Thursday, December 17, 2009

Getting better...for real!

Sorry it has taken me so long to post, again, esp. after that last post. A lot has happened. Today is the tenth day since we bumped up the zoloft to 50mg. A friend's psychiatrist told her it takes ten days to feel anything and thirty for it to really kick in. I can definitely feel the difference and I know Rog does, too.

I have had some rough days in between and a few attacks, but not like before. The worst, most recently, was the morning we went to meet our new doctor. I didn't slept the whole night, I was so nervous. Xanax didn't even make a dent and I didn't take another all night because I didn't want to be groggy when we met her. I was rushing around, trying to get ready, voicing my fears when Rog told me to take another one. I think he thought we might not make it out the door, I was so anxious. Part of it was because of the weather. We'd had several inches of snow, which is very unusual for here, and the roads were still packed with ice. We'd also had record-breaking lows of 10 below. We had to go in his big pickup truck, plus our driveway was packed with snow-ice. I fell on ice once and broke open the back of my head, so I do NOT like walking on it. Wearing my Birkenstocks with Rog carrying my oxygen bag, we crept out to the truck. Finally, we got to the truck, he opened the door, and set a small plastic step-stool down for me; otherwise I couldn't get in...my 5'2" just won't reach. I was even afraid to step up on the stool, it was so icy. By then, I was sure we were going to be late. With Roger's help, I managed to get in and settled. As it was, we walked in the door right at 8a, our appt. time!

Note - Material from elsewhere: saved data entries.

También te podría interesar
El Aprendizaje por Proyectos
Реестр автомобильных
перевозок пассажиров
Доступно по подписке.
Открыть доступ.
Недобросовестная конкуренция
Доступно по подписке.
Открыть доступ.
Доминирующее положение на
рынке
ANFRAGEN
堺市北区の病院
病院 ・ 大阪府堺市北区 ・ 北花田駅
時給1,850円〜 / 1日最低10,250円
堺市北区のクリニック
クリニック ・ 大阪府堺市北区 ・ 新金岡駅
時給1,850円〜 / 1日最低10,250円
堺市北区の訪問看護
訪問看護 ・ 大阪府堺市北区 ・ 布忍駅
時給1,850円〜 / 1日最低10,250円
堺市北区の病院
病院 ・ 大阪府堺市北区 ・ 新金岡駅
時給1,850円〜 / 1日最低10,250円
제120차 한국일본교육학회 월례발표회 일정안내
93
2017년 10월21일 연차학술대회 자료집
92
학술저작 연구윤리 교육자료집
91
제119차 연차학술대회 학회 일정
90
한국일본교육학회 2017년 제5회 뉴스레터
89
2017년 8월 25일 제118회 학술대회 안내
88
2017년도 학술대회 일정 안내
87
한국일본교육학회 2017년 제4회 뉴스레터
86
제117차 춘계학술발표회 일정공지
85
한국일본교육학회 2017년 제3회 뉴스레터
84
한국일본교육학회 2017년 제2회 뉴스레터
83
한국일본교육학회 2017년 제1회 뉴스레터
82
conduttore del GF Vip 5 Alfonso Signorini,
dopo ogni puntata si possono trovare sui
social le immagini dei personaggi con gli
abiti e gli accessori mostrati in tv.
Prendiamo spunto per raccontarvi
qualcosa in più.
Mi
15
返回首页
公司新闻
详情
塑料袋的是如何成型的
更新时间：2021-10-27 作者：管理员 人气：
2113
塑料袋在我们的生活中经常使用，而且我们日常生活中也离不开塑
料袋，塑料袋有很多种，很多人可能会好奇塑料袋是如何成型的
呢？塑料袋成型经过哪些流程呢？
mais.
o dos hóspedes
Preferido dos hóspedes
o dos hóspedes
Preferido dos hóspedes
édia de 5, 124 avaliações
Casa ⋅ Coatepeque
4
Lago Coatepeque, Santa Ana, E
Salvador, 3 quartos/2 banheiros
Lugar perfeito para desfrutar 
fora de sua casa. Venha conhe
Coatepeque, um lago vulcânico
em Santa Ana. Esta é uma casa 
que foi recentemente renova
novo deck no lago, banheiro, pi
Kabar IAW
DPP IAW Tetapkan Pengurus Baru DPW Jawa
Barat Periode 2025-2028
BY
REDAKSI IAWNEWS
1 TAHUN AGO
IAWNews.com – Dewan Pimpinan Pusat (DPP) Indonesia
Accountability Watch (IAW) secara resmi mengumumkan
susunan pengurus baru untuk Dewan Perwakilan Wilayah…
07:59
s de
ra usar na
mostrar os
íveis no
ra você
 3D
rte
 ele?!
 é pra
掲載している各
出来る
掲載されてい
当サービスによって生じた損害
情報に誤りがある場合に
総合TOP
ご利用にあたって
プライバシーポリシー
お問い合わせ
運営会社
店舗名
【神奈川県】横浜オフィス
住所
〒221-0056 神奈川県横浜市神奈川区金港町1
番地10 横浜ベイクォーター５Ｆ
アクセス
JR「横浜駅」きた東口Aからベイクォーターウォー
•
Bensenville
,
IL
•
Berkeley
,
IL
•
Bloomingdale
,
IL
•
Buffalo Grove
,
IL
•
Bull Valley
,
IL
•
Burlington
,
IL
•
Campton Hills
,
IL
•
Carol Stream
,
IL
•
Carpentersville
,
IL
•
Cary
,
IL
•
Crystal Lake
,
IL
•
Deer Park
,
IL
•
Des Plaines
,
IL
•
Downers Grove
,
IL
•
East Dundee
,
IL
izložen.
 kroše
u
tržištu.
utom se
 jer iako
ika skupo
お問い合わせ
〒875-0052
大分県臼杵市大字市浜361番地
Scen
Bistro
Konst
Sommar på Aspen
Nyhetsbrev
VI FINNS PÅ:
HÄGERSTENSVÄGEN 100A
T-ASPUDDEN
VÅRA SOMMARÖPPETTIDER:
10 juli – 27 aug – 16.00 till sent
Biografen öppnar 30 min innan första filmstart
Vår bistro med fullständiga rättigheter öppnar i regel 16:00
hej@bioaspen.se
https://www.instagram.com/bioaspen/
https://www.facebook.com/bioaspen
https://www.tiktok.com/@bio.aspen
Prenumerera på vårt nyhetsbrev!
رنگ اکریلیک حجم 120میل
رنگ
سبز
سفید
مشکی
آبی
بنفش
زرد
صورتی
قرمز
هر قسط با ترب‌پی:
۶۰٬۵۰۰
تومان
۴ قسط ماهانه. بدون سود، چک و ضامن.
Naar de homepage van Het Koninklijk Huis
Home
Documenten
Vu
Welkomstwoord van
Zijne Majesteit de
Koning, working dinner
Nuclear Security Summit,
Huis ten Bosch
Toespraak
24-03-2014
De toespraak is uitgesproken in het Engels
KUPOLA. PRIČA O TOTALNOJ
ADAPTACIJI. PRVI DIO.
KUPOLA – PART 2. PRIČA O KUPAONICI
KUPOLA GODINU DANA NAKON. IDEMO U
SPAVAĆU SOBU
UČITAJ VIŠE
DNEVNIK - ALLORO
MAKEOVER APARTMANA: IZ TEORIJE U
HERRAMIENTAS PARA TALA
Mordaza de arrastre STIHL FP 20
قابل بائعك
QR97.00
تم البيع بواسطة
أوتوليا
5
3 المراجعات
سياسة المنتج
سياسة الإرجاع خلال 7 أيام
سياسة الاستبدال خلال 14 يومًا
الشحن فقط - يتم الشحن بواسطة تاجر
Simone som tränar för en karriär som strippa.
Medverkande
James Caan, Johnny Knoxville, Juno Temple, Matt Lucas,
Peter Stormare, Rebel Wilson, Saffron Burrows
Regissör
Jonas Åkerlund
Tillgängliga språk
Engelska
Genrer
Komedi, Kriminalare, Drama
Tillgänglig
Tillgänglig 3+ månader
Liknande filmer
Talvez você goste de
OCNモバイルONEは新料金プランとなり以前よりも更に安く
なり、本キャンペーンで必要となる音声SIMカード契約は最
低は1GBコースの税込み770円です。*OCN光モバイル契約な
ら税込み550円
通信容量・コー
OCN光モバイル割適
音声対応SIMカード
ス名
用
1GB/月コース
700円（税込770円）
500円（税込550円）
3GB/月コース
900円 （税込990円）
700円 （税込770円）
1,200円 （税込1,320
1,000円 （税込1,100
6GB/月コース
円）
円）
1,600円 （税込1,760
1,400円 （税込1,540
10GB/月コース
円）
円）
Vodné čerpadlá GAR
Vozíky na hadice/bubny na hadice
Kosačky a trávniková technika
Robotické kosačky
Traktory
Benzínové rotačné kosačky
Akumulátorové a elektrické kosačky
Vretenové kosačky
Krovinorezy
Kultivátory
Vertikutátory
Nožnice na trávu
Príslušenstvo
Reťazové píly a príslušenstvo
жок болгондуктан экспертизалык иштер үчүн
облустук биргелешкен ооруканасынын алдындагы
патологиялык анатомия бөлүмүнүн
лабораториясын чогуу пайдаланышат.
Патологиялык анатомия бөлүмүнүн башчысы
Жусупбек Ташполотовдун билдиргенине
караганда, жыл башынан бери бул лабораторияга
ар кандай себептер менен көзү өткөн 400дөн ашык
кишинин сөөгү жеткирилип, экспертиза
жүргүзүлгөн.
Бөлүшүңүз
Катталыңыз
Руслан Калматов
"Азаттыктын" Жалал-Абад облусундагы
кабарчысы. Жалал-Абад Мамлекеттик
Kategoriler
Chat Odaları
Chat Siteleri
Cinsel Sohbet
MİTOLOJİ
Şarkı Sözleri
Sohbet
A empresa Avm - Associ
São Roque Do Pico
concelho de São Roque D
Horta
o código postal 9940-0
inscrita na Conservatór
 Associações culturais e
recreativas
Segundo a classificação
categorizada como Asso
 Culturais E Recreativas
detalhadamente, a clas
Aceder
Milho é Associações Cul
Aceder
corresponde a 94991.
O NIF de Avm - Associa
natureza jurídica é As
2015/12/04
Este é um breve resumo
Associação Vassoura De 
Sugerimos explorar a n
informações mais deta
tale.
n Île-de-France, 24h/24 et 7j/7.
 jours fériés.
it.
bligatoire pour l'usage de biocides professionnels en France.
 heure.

After filling out papers to have our records transferred (YES! No more bully doc for us!), they took us in a room to take our vitals, then told us the doc was late as her kids' school bus wouldn't start and she had to wait with them until another came. We didn't have to wait too long and by the time she came I was settled down from the xanax and relief to just be there.

She is very nice, astute, asked a bunch of good questions and, most importantly, she listened well. When I said something about our old doc, by name, she looked me in the eye and said she'd been a partner of his. I wasn't sure whether to say, "so you know" or ask if that would be a problem. Before I could decide, she said they'd "had their differences" now and then. So I knew she knows what I meant. I told her I put great credence in what a doctor tells me, if I trust them, and everything I hear goes straight to my heart, so I need a doc who will be careful how they phrase things and also one who will give me credit for knowing my own body. I elaborated a bit on what happened when the bully didn't do so.

We took care of prescriptions, she examined Rog and asked him questions, too, then told him he didn't need to come back for six months and I needed to see her in three, as long as we were doing okay. I felt so relieved and we were both impressed and pleased. After waiting so long to do something about getting a new doc, then going through with it made me feel so good.

One of the main ways I know the meds are helping is I have noticed a BIG difference in Roger. What it must've been like for him all this time, living with me being depressed and not even knowing it...just being crabby, etc., well, yes and genuinely ill, at times. Anyway, I feel I am getting my husband back. He had withdrawn and spent much time on his computer, still does, but now we talk, really talk and laugh and discuss and enjoy one another's company, again. I am not whining to him the minute he walks through the door, begging him to rub my shoulders, feed me, and/or talk to me. That one always gets him. He'll say "what do you want to talk about?" I'd say, "Anything, just talk!" Well, a girlfriend will understand...we just think differently. I do know, though, that a part of his frustration was my the depression and the effect it has had on both of us. So for now, I will say, I still feel fragile, BUT much better and I have some joy back in my married life which is really wonderful. I know I have a long way to go, but I keep getting these neat glimmers of who I really AM and can't wait to get her back!